MAHAULEPU, KAUAI - The state has discovered high levels of bacteria in a Kauai stream, but warning signs won't be posted.
That's because contamination in Waiopili Stream is from the fecal waste of feral animals and plant sources, not humans.
The decision has irked environmentalists.
The Surfrider Foundation has been urging the state to take action, after the group found excessive levels of enterococcus bacteria, indicating fecal contamination, in the stream.
"The last one that was done on March 12 was 120 times higher than the allowable limit," said Stuart Coleman, of the Surfrider Foundation.
A sanitation survey done by the state also confirmed high levels of enterococci, but health officials said the study found no direct sources of human waste.
"Generally speaking, those kinds of endemic contaminations from naturally occurring animal and plant contamination has a lesser impact on human infections," said Keith Kawaoka, deputy director for environmental health.
The Surfrider Foundation wants the state to put up warning signs when levels exceed safe limits.
"They're so high that it doesn't matter whether it's human or animal.

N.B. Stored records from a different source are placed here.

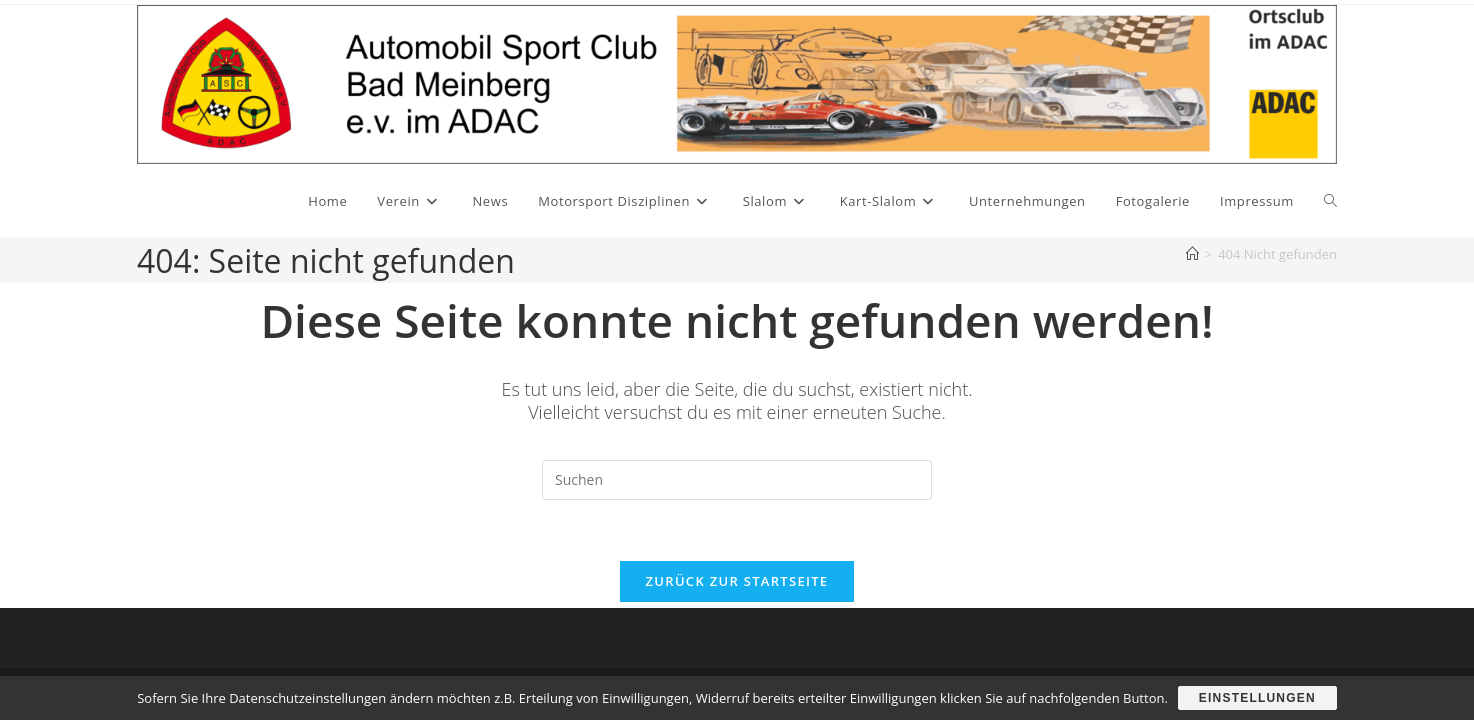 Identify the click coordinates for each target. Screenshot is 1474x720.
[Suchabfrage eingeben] (737, 480)
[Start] (1192, 254)
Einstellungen (1257, 698)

It's just dangerous and so they need to post signs and we don't understand why, if your job is to protect human health, why you wouldn't just post signs?" said Coleman.
The Environmental Protection Agency is providing the health department with $107,000 for specialized sampling which should reveal if human sewage is contributing to the pollution.
DOH officials are concerned about the large number of cesspools and injections wells in the neighboring Poipu/Koloa watershed that could impact Waiopili Stream. The stream is a man-made irrigation ditch, according to the state.
"We also advise the public that in any kind of stream that has been posted or not been posted that they take proper precautions to look at what the area could be potentially contaminated," said Kawaoka.
The next phase of water quality testing is expected to start this summer.